Michael Barone recently pointed his readers to a website where a science communicator wishes for the destruction of Cairns, Australia, with 150,000 inhabitants, to get us all panicked about global warming. In fact, the article suggests that an event as horrific as the wiping out of 150,000 folks would not even be sufficient to ensure the “conversation” the writer so desperately wants. Fortunately, that writer — one Brad Keyes apparently — and his website, Climate Nuremberg, seem to be an elaborate joke. With coy references to The Onion, what we have is a very sharp satire of the fanaticism and hostility that dissenting opinions provoke in the climate debate.
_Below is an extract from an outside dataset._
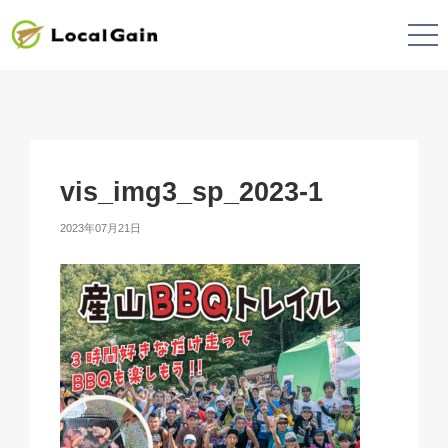
vis_img3_sp_2023-1
2023年07月21日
So yes, it’s funny, but it’s also uncomfortable reading that perversely reflects the tone of said debate, especially from the righteously alarmist side.

A documentary a few years back asked the viewers to imagine Earth without any human life; it stated explicitly that it didn’t matter how, just imagine our planet without a single human on it and how the remaining life might adapt. Does misanthropic even come close to describing this attitude? It opens the door to the type of environmental terrorism that posits the complete disappearance of the human race as the only solution that would enable Planet Earth to exist in harmony once again. One could define it as environmental nihilism: a negation of mankind’s civilizing role if you will. Does the hostility which seethes throughout the alarmist side of the climate debate share this nihilism? There seems to be very little doubt over the results of the modellling that produces this righteous, hostile, apocalyptic anger. It is natural, however, even rational, to display a little skepticism in the face of their predictions of doom, even as one may have concerns about local issues concerning the environment. And that skepticism provides a necessary counterweight to the overarching programs of control and proscription that flow from such doomsday outcomes. So if Climate Nuremberg bothers you a little even as it makes you laugh, that’s a good thing.